▶ PROBLEM:
The string "Triliun" may appear in lines of the listing. Report each line where it does.

▶ DATA FOR PROCESSING:
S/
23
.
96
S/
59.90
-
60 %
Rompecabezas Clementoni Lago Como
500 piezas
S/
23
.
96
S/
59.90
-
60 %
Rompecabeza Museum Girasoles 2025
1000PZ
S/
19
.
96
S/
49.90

* * *

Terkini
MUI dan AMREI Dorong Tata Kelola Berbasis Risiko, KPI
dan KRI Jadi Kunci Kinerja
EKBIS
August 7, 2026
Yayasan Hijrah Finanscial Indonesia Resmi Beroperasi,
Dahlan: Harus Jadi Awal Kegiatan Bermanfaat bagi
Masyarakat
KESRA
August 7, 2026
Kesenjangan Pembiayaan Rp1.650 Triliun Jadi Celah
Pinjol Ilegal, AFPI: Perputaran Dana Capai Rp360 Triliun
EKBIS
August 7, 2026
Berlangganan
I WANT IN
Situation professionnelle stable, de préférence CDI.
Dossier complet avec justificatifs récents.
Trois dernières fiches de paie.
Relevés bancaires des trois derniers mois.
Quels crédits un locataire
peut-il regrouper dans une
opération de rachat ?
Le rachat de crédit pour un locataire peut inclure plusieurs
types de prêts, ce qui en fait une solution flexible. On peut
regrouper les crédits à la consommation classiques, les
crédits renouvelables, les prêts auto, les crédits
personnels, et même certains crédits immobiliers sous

* * *

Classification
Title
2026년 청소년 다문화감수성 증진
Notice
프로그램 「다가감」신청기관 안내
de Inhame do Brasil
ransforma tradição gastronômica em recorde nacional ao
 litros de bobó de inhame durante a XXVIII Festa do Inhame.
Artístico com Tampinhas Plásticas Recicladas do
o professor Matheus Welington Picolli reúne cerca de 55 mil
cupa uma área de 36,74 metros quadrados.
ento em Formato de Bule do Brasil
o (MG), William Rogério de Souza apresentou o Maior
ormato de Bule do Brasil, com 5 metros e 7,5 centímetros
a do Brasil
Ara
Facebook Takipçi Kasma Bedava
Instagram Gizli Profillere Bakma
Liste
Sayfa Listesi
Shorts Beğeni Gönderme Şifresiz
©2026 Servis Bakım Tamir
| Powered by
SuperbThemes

▶ RESULT FOR THIS EXERCISE:
Kesenjangan Pembiayaan Rp1.650 Triliun Jadi Celah
Pinjol Ilegal, AFPI: Perputaran Dana Capai Rp360 Triliun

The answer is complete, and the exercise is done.